Le vaquita du Mexique

Le vaquita, petit marsouin vivant exclusivement dans le golfe de Californie, détient le triste record de cétacé le plus menacé au monde. Lors du dernier recensement en 2018, seuls 19 individus subsistaient [4]. Des estimations plus récentes suggèrent qu'il n'en resterait qu'environ 10 [4]. Mesurant 1,50 mètre et pesant en moyenne 48 kilogrammes, ce mammifère marin timide et insaisissable est victime collatérale de la pêche illégale au totoaba. Ce poisson, lui-même en danger, est pêché pour sa vessie natatoire prisée dans la médecine traditionnelle chinoise. Les vaquitas se noient accidentellement dans les filets maillants abandonnés par les braconniers. Leur population s'élevait encore à 600 individus en 1997 avant de chuter à moins de 100 en 2014 [4].

Le léopard de l'Amour

Ce grand félin, habitant le Sud-Est de la Russie et le Nord-Est de la Chine, est devenu extrêmement rare. En 2012, environ 50 individus sauvages subsistaient [4], ayant perdu 90 % de leur espace vital en raison de la déforestation [4]. Cependant, grâce aux efforts de conservation intensifs, notamment la création du parc national Leopard en 2012, la population a atteint quelque 110 léopards adultes en 2021 [5]. La médecine chinoise attribue à sa dépouille des vertus médicinales, ce qui rend ce félin particulièrement vulnérable au braconnage.
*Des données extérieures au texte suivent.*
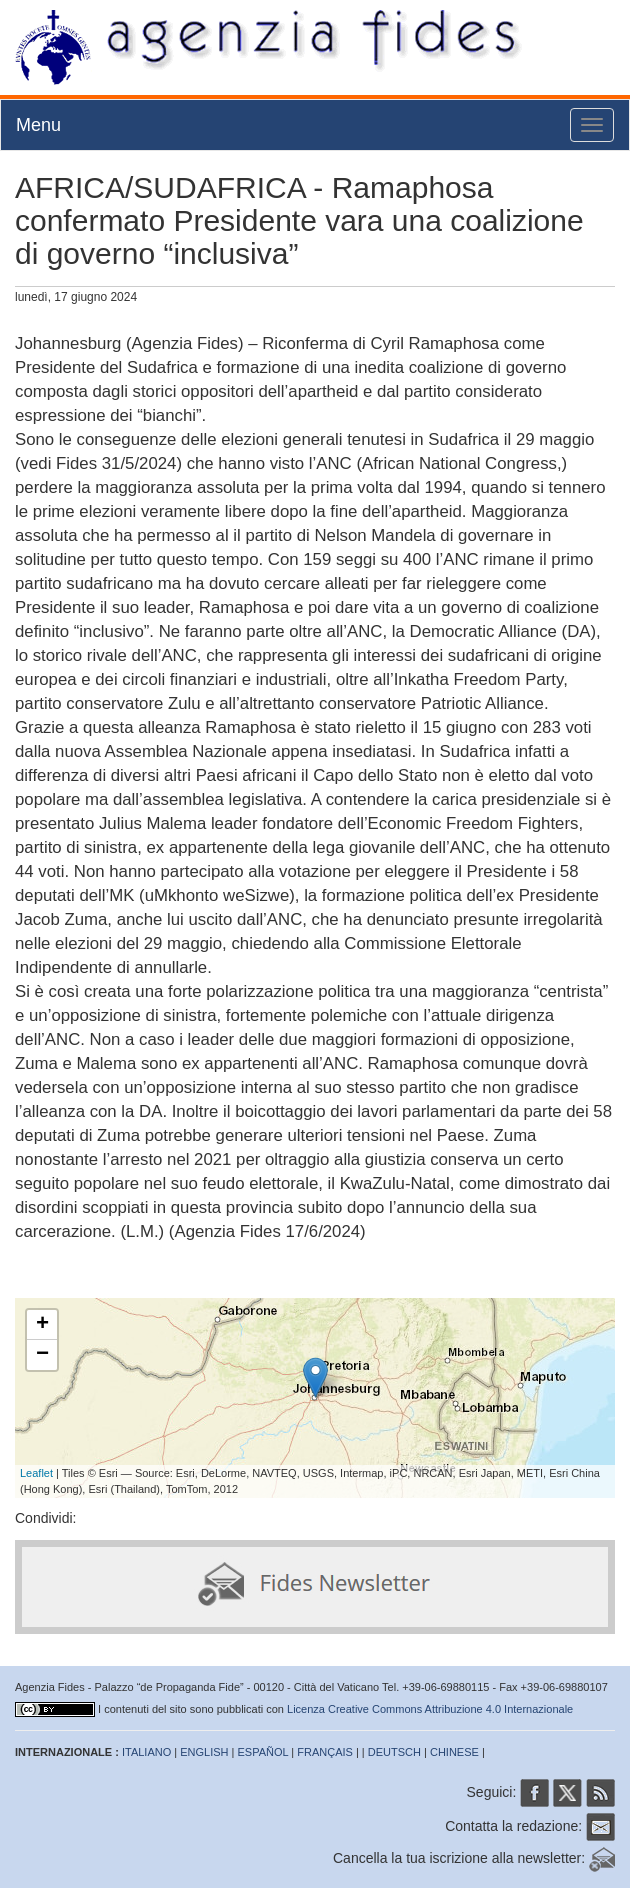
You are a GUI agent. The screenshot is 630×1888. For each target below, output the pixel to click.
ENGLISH (204, 1752)
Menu (38, 125)
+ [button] (42, 1325)
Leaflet (36, 1473)
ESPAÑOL (263, 1752)
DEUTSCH (394, 1752)
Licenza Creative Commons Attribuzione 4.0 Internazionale (430, 1709)
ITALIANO (146, 1752)
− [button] (42, 1355)
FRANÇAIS (325, 1752)
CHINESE (454, 1752)
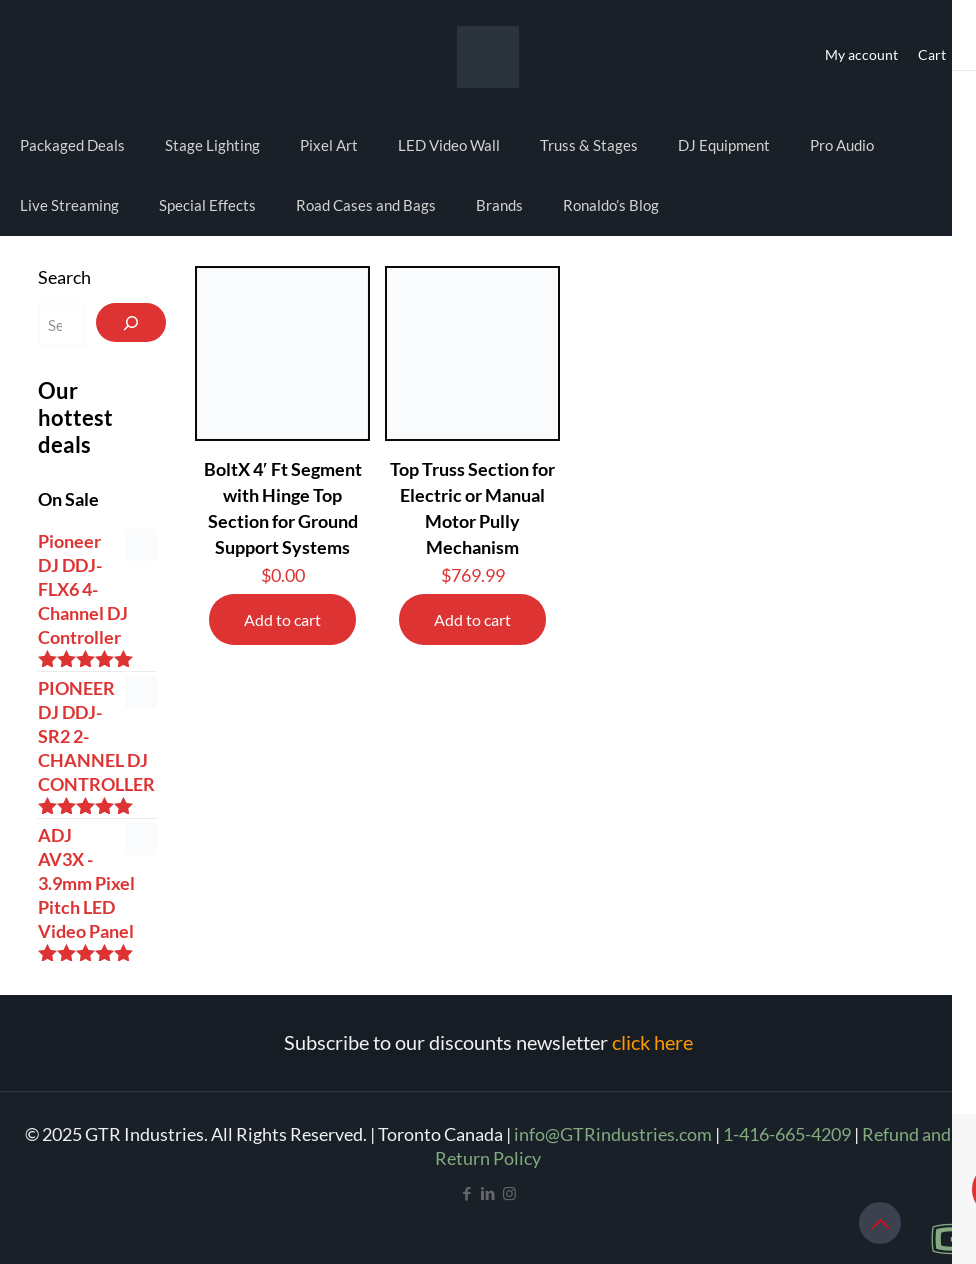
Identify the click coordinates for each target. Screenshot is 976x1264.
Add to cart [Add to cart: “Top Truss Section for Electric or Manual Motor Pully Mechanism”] (472, 619)
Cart (932, 54)
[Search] (131, 322)
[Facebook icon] (467, 1193)
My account (861, 54)
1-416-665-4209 (787, 1134)
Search (64, 277)
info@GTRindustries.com (613, 1134)
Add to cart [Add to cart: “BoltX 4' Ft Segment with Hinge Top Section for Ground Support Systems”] (282, 619)
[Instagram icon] (509, 1193)
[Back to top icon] (880, 1223)
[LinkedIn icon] (488, 1193)
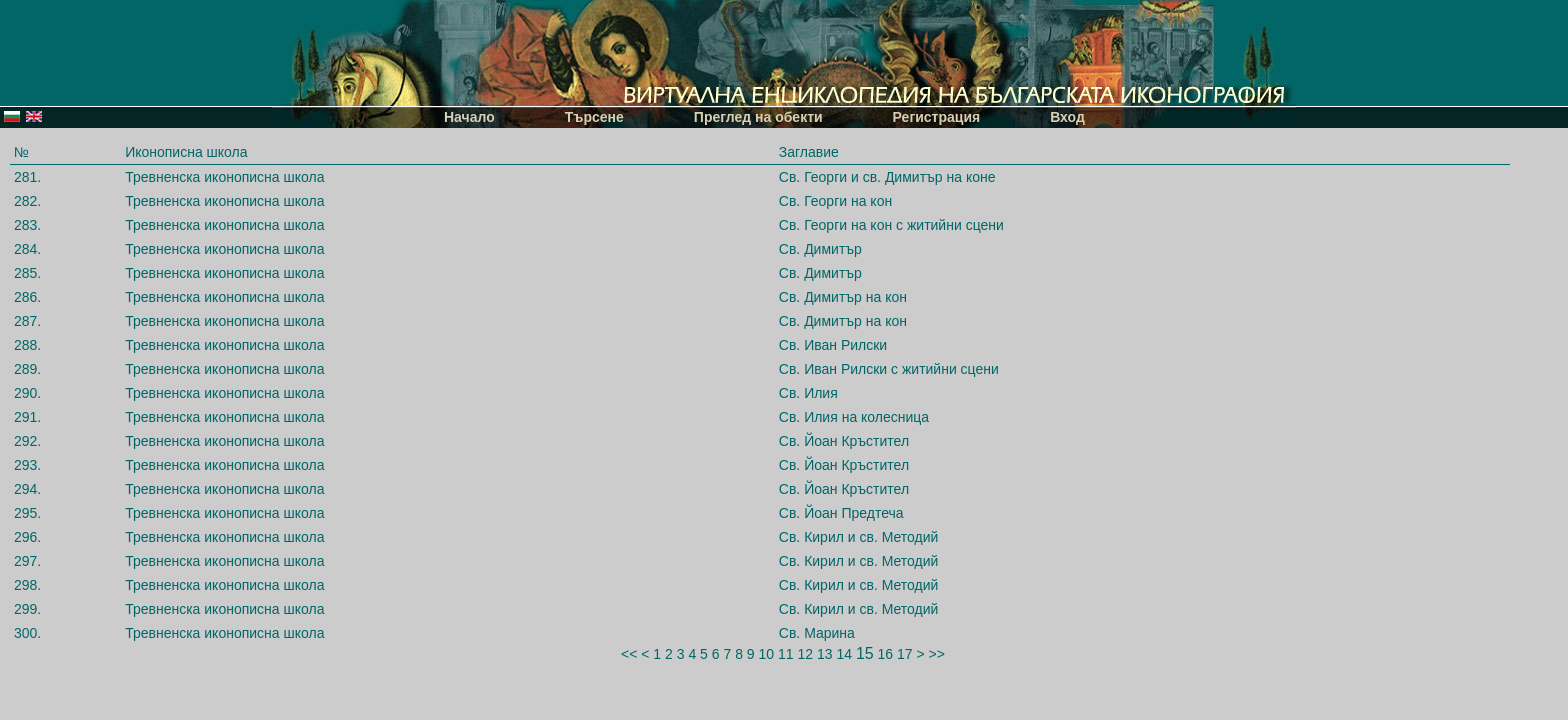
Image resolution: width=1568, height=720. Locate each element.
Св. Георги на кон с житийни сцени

Le territoire de la panthère de l'Amour a régressé de 80% entre 1970 et 1983 [4]. Les feux de forêt allumés par les habitants représentent également une menace majeure, avec environ 19% du Sud-Ouest du Primorié brûlant chaque année [5].

L'éléphant de forêt d'Afrique

Classé en danger critique d'extinction en 2021 [4], l'éléphant de forêt d'Afrique a subi un déclin catastrophique. Sa population a chuté de plus de 86% sur une période de 31 ans [4]. Aujourd'hui, il n'en resterait qu'environ 100 000 individus [6], essentiellement au Gabon et en République du Congo. Le braconnage d'ivoire constitue la principale menace, avec entre 20 000 et 30 000 éléphants tués illégalement chaque année en Afrique [4]. La conversion des zones forestières à des fins agricoles et le développement de projets d'aménagement ont fragmenté leur habitat. Les populations d'éléphants de forêt ont diminué de 62% entre 2002 et 2011 en Afrique centrale [4]. Actuellement, les trois quarts des populations comptent moins de 500 individus [4].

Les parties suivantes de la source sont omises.